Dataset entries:
================

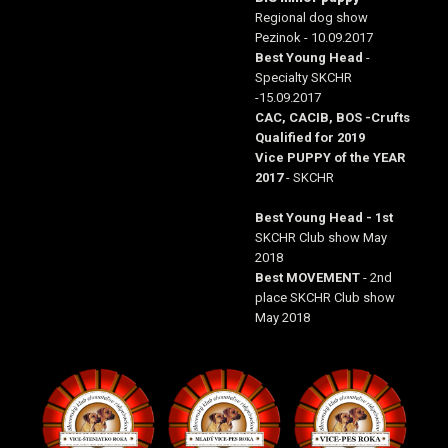
Regional dog show
Pezinok - 10.09.2017
Best Young Head
-
Specialty SKCHR
-15.09.2017
CAC, CACIB, BOS -Crufts
Qualified for 2019
Vice PUPPY of the YEAR
2017
- SKCHR
Best Young Head - 1st
SKCHR Club show May
2018
Best MOVEMENT
- 2nd
place SKCHR Club show
May 2018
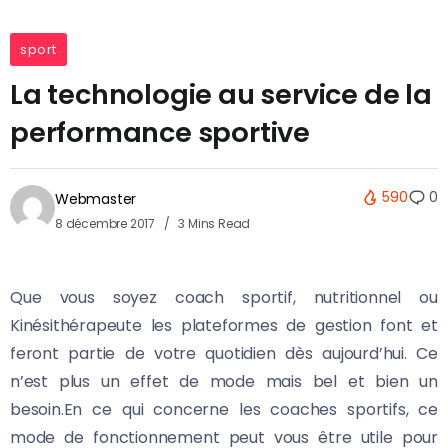
sport
La technologie au service de la
performance sportive
590
0
Webmaster
8 décembre 2017
3 Mins Read
Que vous soyez coach sportif, nutritionnel ou
Kinésithérapeute les plateformes de gestion font et
feront partie de votre quotidien dès aujourd’hui. Ce
n’est plus un effet de mode mais bel et bien un
besoin.
En ce qui concerne les coaches sportifs, ce
mode de fonctionnement peut vous être utile pour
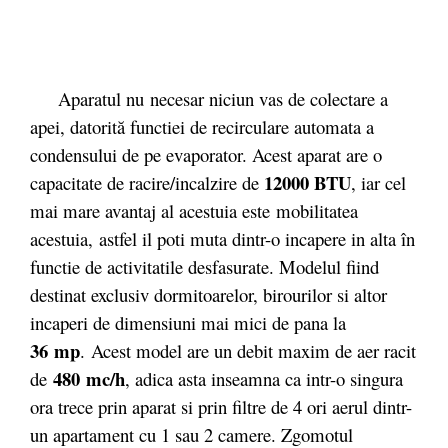
Aparatul nu necesar niciun vas de colectare a
apei, datorită functiei de recirculare automata a
condensului de pe evaporator. Acest aparat are o
12000 BTU
capacitate de racire/incalzire de
, iar cel
mai mare avantaj al acestuia este mobilitatea
acestuia, astfel il poti muta dintr-o incapere in alta în
functie de activitatile desfasurate. Modelul fiind
destinat exclusiv dormitoarelor, birourilor si altor
incaperi de dimensiuni mai mici de pana la
36
mp
. Acest model are un debit maxim de aer racit
480 mc/h
de
, adica asta inseamna ca intr-o singura
ora trece prin aparat si prin filtre de 4 ori aerul dintr-
un apartament cu 1 sau 2 camere. Zgomotul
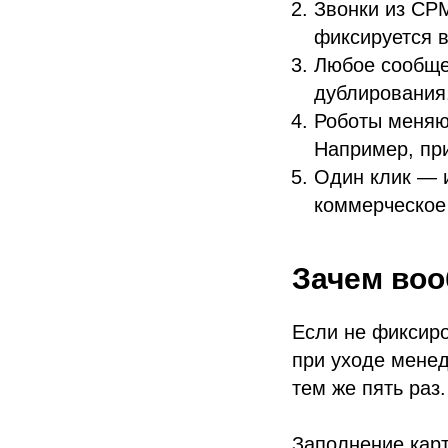
Звонки из СРМ
фиксируется в
Любое сообще
дублирования
Роботы меняю
Например, при
Один клик — и
коммерческое
Зачем воо
Если не фиксиро
при уходе менед
тем же пять раз.
Заполнение карт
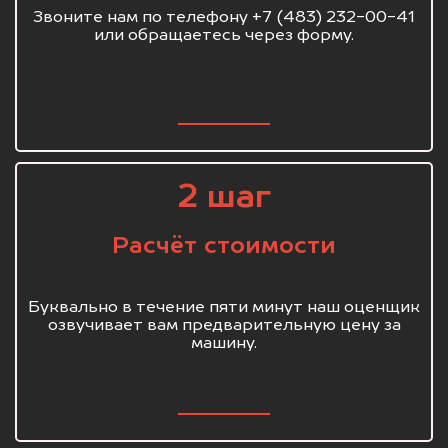
Звоните нам по телефону +7 (483) 232-00-41
или обращаетесь через форму.
2 шаг
Расчёт стоимости
Буквально в течение пяти минут наш оценщик
озвучивает вам предварительную цену за
машину.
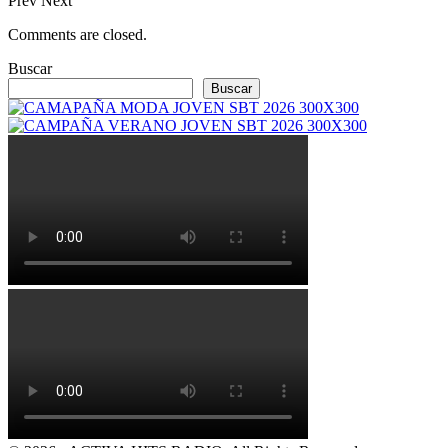
Prev
Next
Comments are closed.
Buscar
Buscar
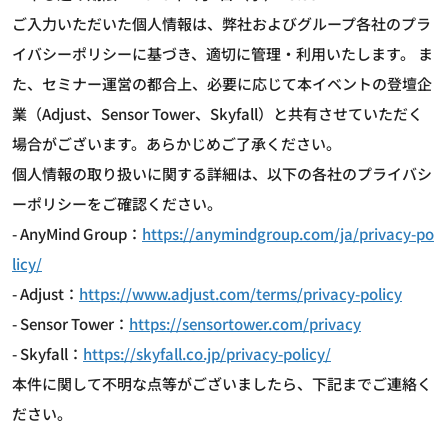
ご入力いただいた個人情報は、弊社およびグループ各社のプラ
イバシーポリシーに基づき、適切に管理・利用いたします。 ま
た、セミナー運営の都合上、必要に応じて本イベントの登壇企
業（Adjust、Sensor Tower、Skyfall）と共有させていただく
場合がございます。あらかじめご了承ください。
個人情報の取り扱いに関する詳細は、以下の各社のプライバシ
ーポリシーをご確認ください。
- AnyMind Group：
https://anymindgroup.com/ja/privacy-po
licy/
- Adjust：
https://www.adjust.com/terms/privacy-policy
- Sensor Tower：
https://sensortower.com/privacy
- Skyfall：
https://skyfall.co.jp/privacy-policy/
本件に関して不明な点等がございましたら、下記までご連絡く
ださい。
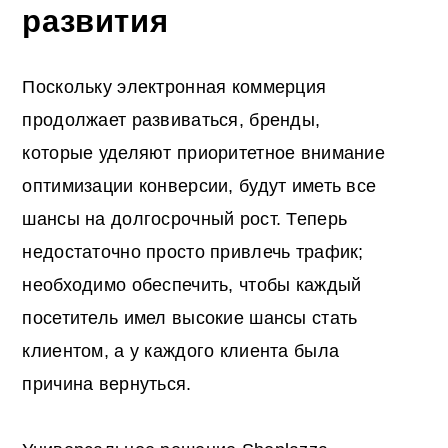
развития
Поскольку электронная коммерция
продолжает развиваться, бренды,
которые уделяют приоритетное внимание
оптимизации конверсии, будут иметь все
шансы на долгосрочный рост. Теперь
недостаточно просто привлечь трафик;
необходимо обеспечить, чтобы каждый
посетитель имел высокие шансы стать
клиентом, а у каждого клиента была
причина вернуться.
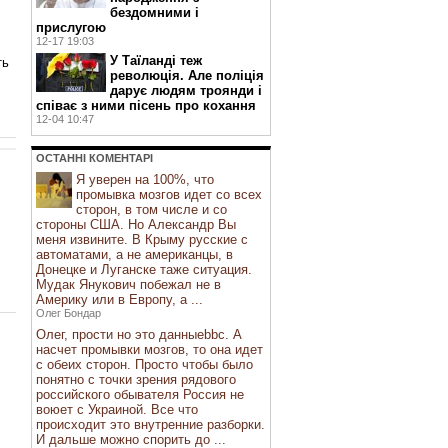
бездомними і
прислугою
12-17 19:03
У Таїланді теж
ть
революція. Але поліція
дарує людям троянди і
співає з ними пісень про кохання
12-04 10:47
ОСТАННI КОМЕНТАРI
Я уверен на 100%, что
промывка мозгов идет со всех
сторон, в том числе и со
стороны США. Но Александр Вы
меня извините. В Крыму русские с
автоматами, а не американцы, в
Донецке и Луганске таже ситуация.
Мудак Янукович побежал не в
Америку или в Европу, а ...
Олег Бондар
Олег, прости но это данныеbbc. А
насчет промывки мозгов, то она идет
с обеих сторон. Просто чтобы было
понятно с точки зрения рядового
российского обывателя Россия не
воюет с Украиной. Все что
происходит это внутренние разборки.
И дальше можно спорить до ...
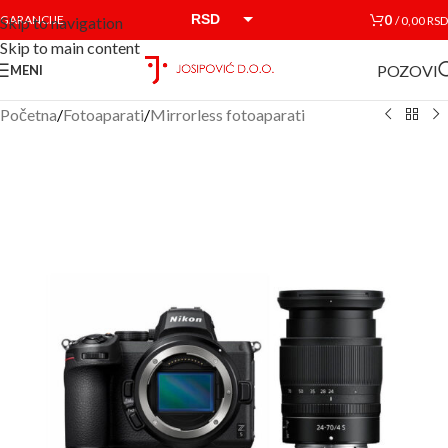
RSD
0
GARANCIJE
/
0,00
RSD
Skip to navigation
Skip to main content
EUR
POZOVI
MENI
Početna
/
Fotoaparati
/
Mirrorless fotoaparati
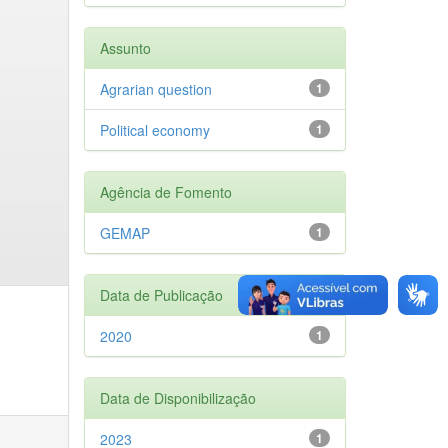
Assunto
Agrarian question
1
Political economy
1
Agência de Fomento
GEMAP
1
Data de Publicação
2020
1
Data de Disponibilização
2023
1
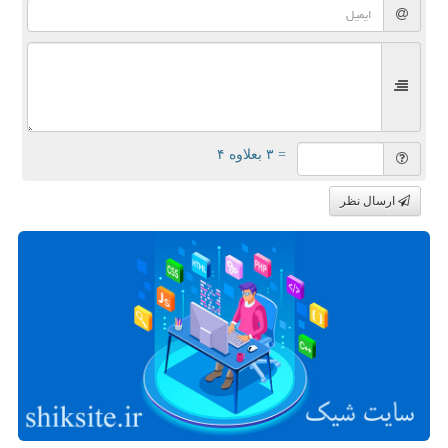
= ۳ بعلاوه ۴
ارسال نظر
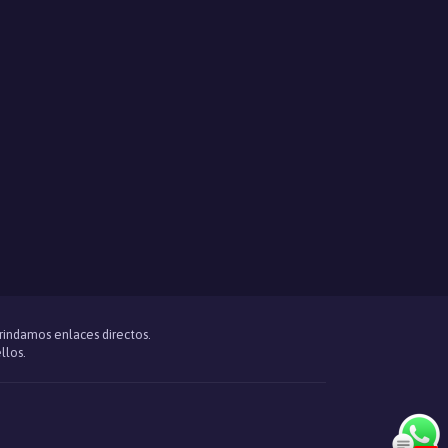
brindamos enlaces directos.
llos.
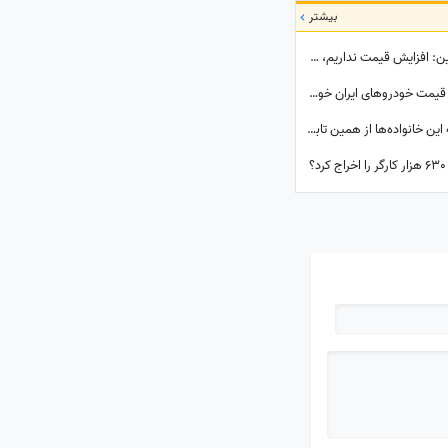
بیشتر
توضیحات مبهم نایب رئیس مجلس درباره بنزین: افزایش قیمت نداریم، جابجایی سهمیه داریم!
عاشق سورن پلاسی؟ قیمت روزش اینجاست/ قیمت خودرو‌های ایران خودرو امروز پنجشنبه 15 مرداد 1405
ببینید| خبر خوش برای سرپرستان خانوار؛ یارانه این خانواده‌ها از همین تابستان سه برابر می‌شود!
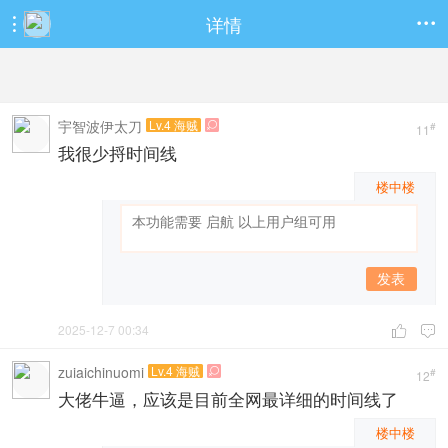
详情


宇智波伊太刀
Lv.4 海贼

#
11
我很少捋时间线
楼中楼
发表
2025-12-7 00:34


zuiaichinuomi
Lv.4 海贼

#
12
大佬牛逼，应该是目前全网最详细的时间线了
楼中楼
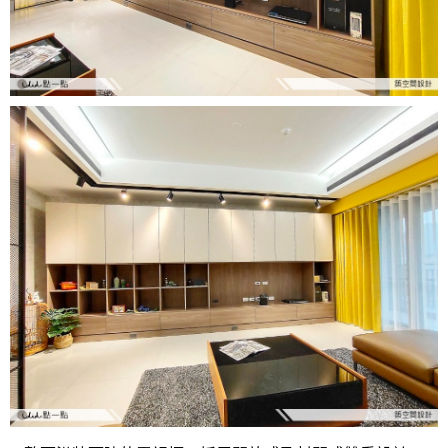
設計專欄
裝潢計算機
面積
設計好手
居家
全站搜尋
裝潢進階計算機
風格
360環景體驗
系統櫃
商業空間
小坪數
台北市
線上賞屋
裝潢圖紙免費健檢
預算
你家我家 Podcast
綠建材
辦公室
21~30坪
現代
新北市
徵設計師
虛擬線上裝潢
居家風水
北部
其他
31~50坪
簡約
150萬以內
桃園 新竹 竹北
裝潢輕鬆點
老屋翻新
51坪以上
休閒
151萬~250萬
台中
房屋仲介方案
台北市
主題精選
北歐
251萬以上
台南 高雄
室內設計師方案
2房2聽 - 基本版
新北市
設計知識+
古典
傢俱建材商方案
2房2廳 - 精裝版
桃園市
國外案例
鄉村
一般屋主方案
3房2聽 - 基本版
新竹市
設計私房話
工業
3房2廳 - 精裝版
基隆市
奢華
日式
中式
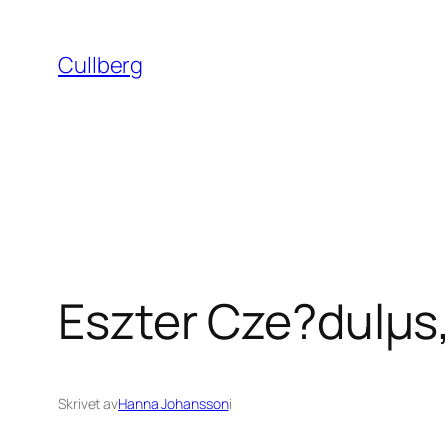
Hoppa
till
Cullberg
innehåll
Eszter Cze?dulµs,
Skrivet av
Hanna Johansson
i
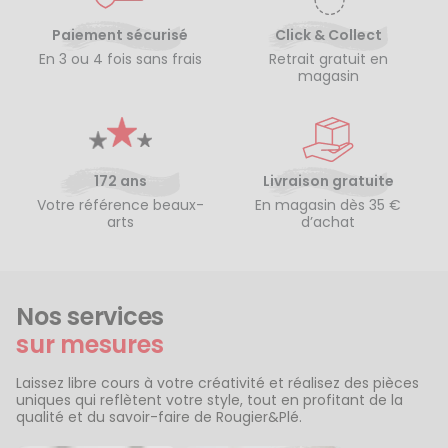
Paiement sécurisé
Click & Collect
En 3 ou 4 fois sans frais
Retrait gratuit en
magasin
172 ans
Livraison gratuite
Votre référence beaux-
En magasin dès 35 €
arts
d’achat
Nos services
sur mesures
Laissez libre cours à votre créativité et réalisez des pièces
uniques qui reflètent votre style, tout en profitant de la
qualité et du savoir-faire de Rougier&Plé.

================

§ WHAT TO PRODUCE
Apart from the pictures, return the records exactly.

§ ANSWER FOR THIS EXERCISE
Regional dog show
Pezinok - 10.09.2017
Best Young Head
-
Specialty SKCHR
-15.09.2017
CAC, CACIB, BOS -Crufts
Qualified for 2019
Vice PUPPY of the YEAR
2017
- SKCHR
Best Young Head - 1st
SKCHR Club show May
2018
Best MOVEMENT
- 2nd
place SKCHR Club show
May 2018
sport
La technologie au service de la
performance sportive
590
0
Webmaster
8 décembre 2017
3 Mins Read
Que vous soyez coach sportif, nutritionnel ou
Kinésithérapeute les plateformes de gestion font et
feront partie de votre quotidien dès aujourd’hui. Ce
n’est plus un effet de mode mais bel et bien un
besoin.
En ce qui concerne les coaches sportifs, ce
mode de fonctionnement peut vous être utile pour
Aparatul nu necesar niciun vas de colectare a
apei, datorită functiei de recirculare automata a
condensului de pe evaporator. Acest aparat are o
12000 BTU
capacitate de racire/incalzire de
, iar cel
mai mare avantaj al acestuia este mobilitatea
acestuia, astfel il poti muta dintr-o incapere in alta în
functie de activitatile desfasurate. Modelul fiind
destinat exclusiv dormitoarelor, birourilor si altor
incaperi de dimensiuni mai mici de pana la
36
mp
. Acest model are un debit maxim de aer racit
480 mc/h
de
, adica asta inseamna ca intr-o singura
ora trece prin aparat si prin filtre de 4 ori aerul dintr-
un apartament cu 1 sau 2 camere. Zgomotul
Звонки из СРМ
фиксируется в
Любое сообще
дублирования
Роботы меняю
Например, при
Один клик — и
коммерческое
Зачем воо
Если не фиксиро
при уходе менед
тем же пять раз.
Заполнение карт
Звоните нам по телефону +7 (483) 232-00-41
или обращаетесь через форму.
2 шаг
Расчёт стоимости
Буквально в течение пяти минут наш оценщик
озвучивает вам предварительную цену за
машину.
Prev
Next
Comments are closed.
Buscar
Buscar
ご入力いただいた個人情報は、弊社およびグループ各社のプラ
イバシーポリシーに基づき、適切に管理・利用いたします。 ま
た、セミナー運営の都合上、必要に応じて本イベントの登壇企
業（Adjust、Sensor Tower、Skyfall）と共有させていただく
場合がございます。あらかじめご了承ください。
個人情報の取り扱いに関する詳細は、以下の各社のプライバシ
ーポリシーをご確認ください。
- AnyMind Group：
https://anymindgroup.com/ja/privacy-po
licy/
- Adjust：
https://www.adjust.com/terms/privacy-policy
- Sensor Tower：
https://sensortower.com/privacy
- Skyfall：
https://skyfall.co.jp/privacy-policy/
本件に関して不明な点等がございましたら、下記までご連絡く
ださい。
развития
Поскольку электронная коммерция
продолжает развиваться, бренды,
которые уделяют приоритетное внимание
оптимизации конверсии, будут иметь все
шансы на долгосрочный рост. Теперь
недостаточно просто привлечь трафик;
необходимо обеспечить, чтобы каждый
посетитель имел высокие шансы стать
клиентом, а у каждого клиента была
причина вернуться.
бездомними і
прислугою
12-17 19:03
У Таїланді теж
ть
революція. Але поліція
дарує людям троянди і
співає з ними пісень про кохання
12-04 10:47
ОСТАННI КОМЕНТАРI
Я уверен на 100%, что
промывка мозгов идет со всех
сторон, в том числе и со
стороны США. Но Александр Вы
меня извините. В Крыму русские с
автоматами, а не американцы, в
Донецке и Луганске таже ситуация.
Мудак Янукович побежал не в
Америку или в Европу, а ...
Олег Бондар
Олег, прости но это данныеbbc. А
насчет промывки мозгов, то она идет
с обеих сторон. Просто чтобы было
понятно с точки зрения рядового
российского обывателя Россия не
воюет с Украиной. Все что
происходит это внутренние разборки.
И дальше можно спорить до ...
RSD
0
GARANCIJE
/
0,00
RSD
Skip to navigation
Skip to main content
EUR
POZOVI
MENI
Početna
/
Fotoaparati
/
Mirrorless fotoaparati
Assunto
Agrarian question
1
Political economy
1
Agência de Fomento
GEMAP
1
Data de Publicação
2020
1
Data de Disponibilização
2023
1
= ۳ بعلاوه ۴
ارسال نظر
brindamos enlaces directos.
llos.
بیشتر
توضیحات مبهم نایب رئیس مجلس درباره بنزین: افزایش قیمت نداریم، جابجایی سهمیه داریم!
عاشق سورن پلاسی؟ قیمت روزش اینجاست/ قیمت خودرو‌های ایران خودرو امروز پنجشنبه 15 مرداد 1405
ببینید| خبر خوش برای سرپرستان خانوار؛ یارانه این خانواده‌ها از همین تابستان سه برابر می‌شود!
详情


宇智波伊太刀
Lv.4 海贼

#
11
我很少捋时间线
楼中楼
发表
2025-12-7 00:34


zuiaichinuomi
Lv.4 海贼

#
12
大佬牛逼，应该是目前全网最详细的时间线了
楼中楼
設計專欄
裝潢計算機
面積
設計好手
居家
全站搜尋
裝潢進階計算機
風格
360環景體驗
系統櫃
商業空間
小坪數
台北市
線上賞屋
裝潢圖紙免費健檢
預算
你家我家 Podcast
綠建材
辦公室
21~30坪
現代
新北市
徵設計師
虛擬線上裝潢
居家風水
北部
其他
31~50坪
簡約
150萬以內
桃園 新竹 竹北
裝潢輕鬆點
老屋翻新
51坪以上
休閒
151萬~250萬
台中
房屋仲介方案
台北市
主題精選
北歐
251萬以上
台南 高雄
室內設計師方案
2房2聽 - 基本版
新北市
設計知識+
古典
傢俱建材商方案
2房2廳 - 精裝版
桃園市
國外案例
鄉村
一般屋主方案
3房2聽 - 基本版
新竹市
設計私房話
工業
3房2廳 - 精裝版
基隆市
奢華
日式
中式
Hoppa
till
Cullberg
innehåll
Eszter Cze?dulµs,
Skrivet av
Hanna Johansson
i
Paiement sécurisé
Click & Collect
En 3 ou 4 fois sans frais
Retrait gratuit en
magasin
172 ans
Livraison gratuite
Votre référence beaux-
En magasin dès 35 €
arts
d’achat
Nos services
sur mesures
Laissez libre cours à votre créativité et réalisez des pièces
uniques qui reflètent votre style, tout en profitant de la
qualité et du savoir-faire de Rougier&Plé.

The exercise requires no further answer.